### REQUIRED WORK
Exact copy, pictures excluded: write out every line below.

Data entries

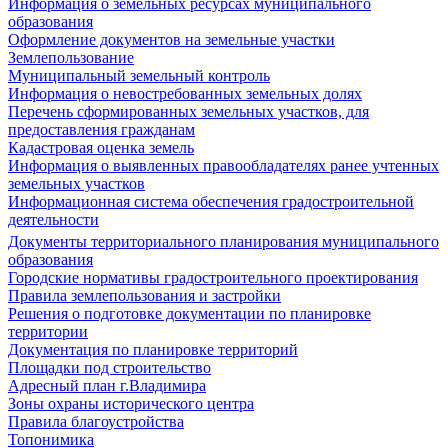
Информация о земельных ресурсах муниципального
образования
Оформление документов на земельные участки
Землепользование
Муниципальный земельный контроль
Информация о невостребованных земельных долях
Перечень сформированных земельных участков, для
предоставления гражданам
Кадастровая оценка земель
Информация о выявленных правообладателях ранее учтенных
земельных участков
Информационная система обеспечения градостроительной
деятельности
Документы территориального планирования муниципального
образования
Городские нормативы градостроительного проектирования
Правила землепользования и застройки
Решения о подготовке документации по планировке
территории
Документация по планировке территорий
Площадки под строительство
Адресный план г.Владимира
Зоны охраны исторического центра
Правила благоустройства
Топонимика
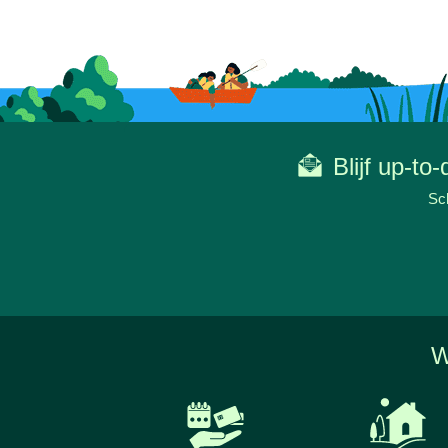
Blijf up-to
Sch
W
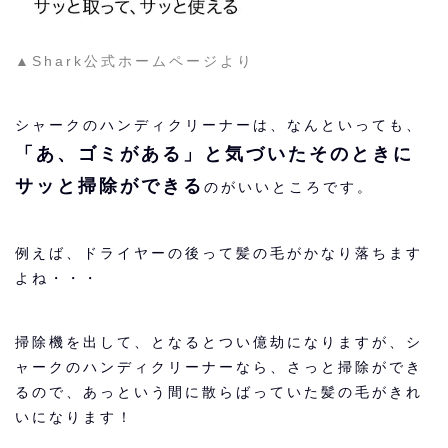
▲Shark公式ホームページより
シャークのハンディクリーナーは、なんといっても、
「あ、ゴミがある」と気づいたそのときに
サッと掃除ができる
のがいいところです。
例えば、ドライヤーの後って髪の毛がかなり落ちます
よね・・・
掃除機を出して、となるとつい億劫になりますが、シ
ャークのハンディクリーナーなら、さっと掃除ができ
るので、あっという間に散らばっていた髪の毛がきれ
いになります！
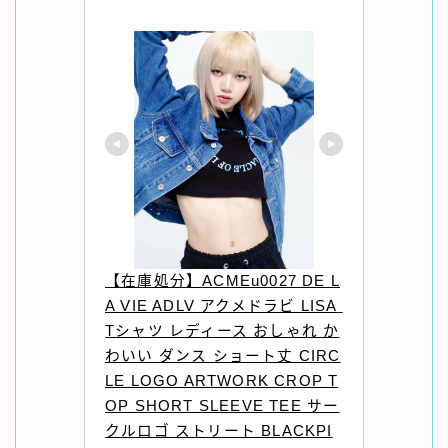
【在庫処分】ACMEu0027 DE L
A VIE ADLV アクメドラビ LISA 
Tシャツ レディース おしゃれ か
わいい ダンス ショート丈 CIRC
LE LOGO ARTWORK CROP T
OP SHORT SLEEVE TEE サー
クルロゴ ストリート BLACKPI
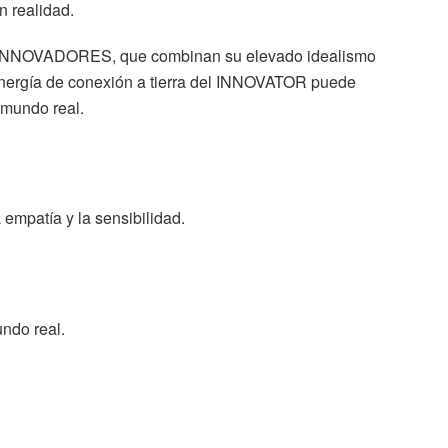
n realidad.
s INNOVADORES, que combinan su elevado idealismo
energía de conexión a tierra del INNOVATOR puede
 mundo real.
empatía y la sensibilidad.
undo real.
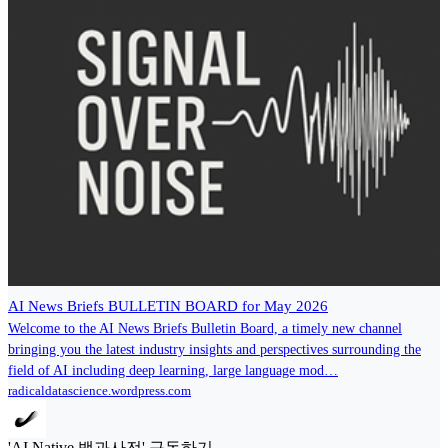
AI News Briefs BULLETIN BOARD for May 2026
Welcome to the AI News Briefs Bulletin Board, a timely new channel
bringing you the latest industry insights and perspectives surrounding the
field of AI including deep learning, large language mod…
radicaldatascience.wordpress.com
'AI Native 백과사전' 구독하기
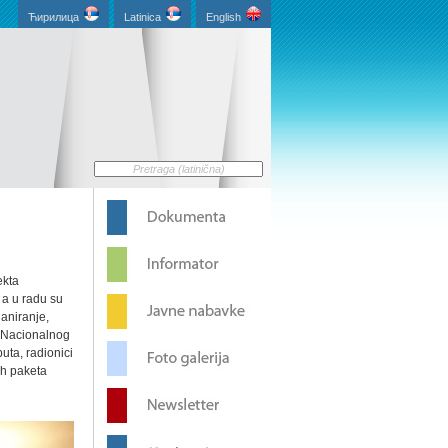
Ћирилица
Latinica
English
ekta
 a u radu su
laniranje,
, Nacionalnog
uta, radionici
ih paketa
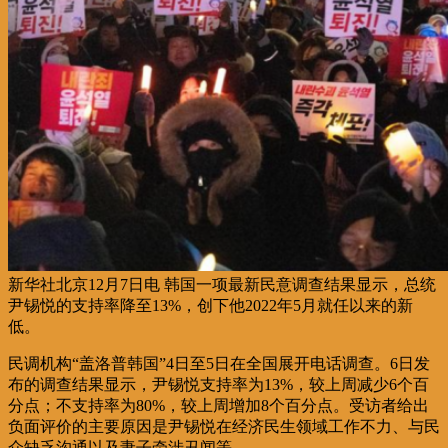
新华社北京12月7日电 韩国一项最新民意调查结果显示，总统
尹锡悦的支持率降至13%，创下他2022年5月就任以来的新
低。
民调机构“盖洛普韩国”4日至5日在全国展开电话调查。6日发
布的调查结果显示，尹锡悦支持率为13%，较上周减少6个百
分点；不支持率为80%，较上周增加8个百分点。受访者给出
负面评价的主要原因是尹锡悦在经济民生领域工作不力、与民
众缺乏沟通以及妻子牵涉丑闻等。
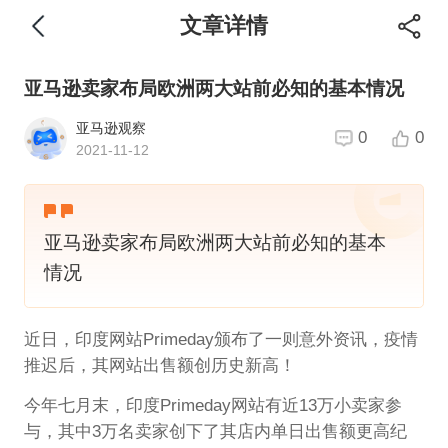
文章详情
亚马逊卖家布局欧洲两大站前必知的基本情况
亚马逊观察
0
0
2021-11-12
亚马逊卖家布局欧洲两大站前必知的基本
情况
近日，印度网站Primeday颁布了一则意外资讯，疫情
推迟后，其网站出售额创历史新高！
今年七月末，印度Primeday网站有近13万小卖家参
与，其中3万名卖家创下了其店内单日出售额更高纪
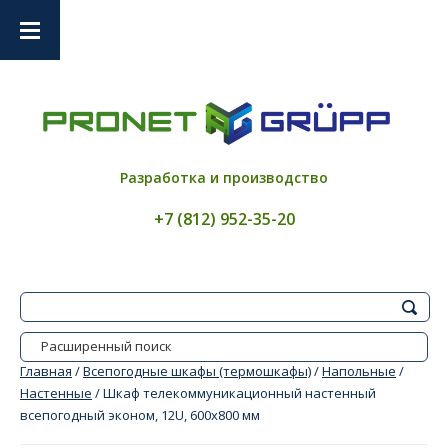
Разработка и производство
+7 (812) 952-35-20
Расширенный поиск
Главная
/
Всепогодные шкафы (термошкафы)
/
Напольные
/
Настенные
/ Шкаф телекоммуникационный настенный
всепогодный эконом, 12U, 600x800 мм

### ANSWER FOR THE TASK
Информация о земельных ресурсах муниципального
образования
Оформление документов на земельные участки
Землепользование
Муниципальный земельный контроль
Информация о невостребованных земельных долях
Перечень сформированных земельных участков, для
предоставления гражданам
Кадастровая оценка земель
Информация о выявленных правообладателях ранее учтенных
земельных участков
Информационная система обеспечения градостроительной
деятельности
Документы территориального планирования муниципального
образования
Городские нормативы градостроительного проектирования
Правила землепользования и застройки
Решения о подготовке документации по планировке
территории
Документация по планировке территорий
Площадки под строительство
Адресный план г.Владимира
Зоны охраны исторического центра
Правила благоустройства
Топонимика
Blijf up-to
Sch
W
▲Shark公式ホームページより
シャークのハンディクリーナーは、なんといっても、
「あ、ゴミがある」と気づいたそのときに
サッと掃除ができる
のがいいところです。
例えば、ドライヤーの後って髪の毛がかなり落ちます
よね・・・
掃除機を出して、となるとつい億劫になりますが、シ
ャークのハンディクリーナーなら、さっと掃除ができ
るので、あっという間に散らばっていた髪の毛がきれ
いになります！
【在庫処分】ACMEu0027 DE L
A VIE ADLV アクメドラビ LISA 
Tシャツ レディース おしゃれ か
わいい ダンス ショート丈 CIRC
LE LOGO ARTWORK CROP T
OP SHORT SLEEVE TEE サー
クルロゴ ストリート BLACKPI
n realidad.
s INNOVADORES, que combinan su elevado idealismo
energía de conexión a tierra del INNOVATOR puede
 mundo real.
empatía y la sensibilidad.
undo real.
AI News Briefs BULLETIN BOARD for May 2026
Welcome to the AI News Briefs Bulletin Board, a timely new channel
bringing you the latest industry insights and perspectives surrounding the
field of AI including deep learning, large language mod…
radicaldatascience.wordpress.com
'AI Native 백과사전' 구독하기
Ћирилица
Latinica
English
ekta
 a u radu su
laniranje,
, Nacionalnog
uta, radionici
ih paketa
新华社北京12月7日电 韩国一项最新民意调查结果显示，总统
尹锡悦的支持率降至13%，创下他2022年5月就任以来的新
低。
民调机构“盖洛普韩国”4日至5日在全国展开电话调查。6日发
布的调查结果显示，尹锡悦支持率为13%，较上周减少6个百
分点；不支持率为80%，较上周增加8个百分点。受访者给出
负面评价的主要原因是尹锡悦在经济民生领域工作不力、与民
众缺乏沟通以及妻子牵涉丑闻等。
文章详情
亚马逊卖家布局欧洲两大站前必知的基本情况
亚马逊观察
0
0
2021-11-12
亚马逊卖家布局欧洲两大站前必知的基本
情况
近日，印度网站Primeday颁布了一则意外资讯，疫情
推迟后，其网站出售额创历史新高！
今年七月末，印度Primeday网站有近13万小卖家参
与，其中3万名卖家创下了其店内单日出售额更高纪
Разработка и производство
+7 (812) 952-35-20
Расширенный поиск
Главная
/
Всепогодные шкафы (термошкафы)
/
Напольные
/
Настенные
/ Шкаф телекоммуникационный настенный
всепогодный эконом, 12U, 600x800 мм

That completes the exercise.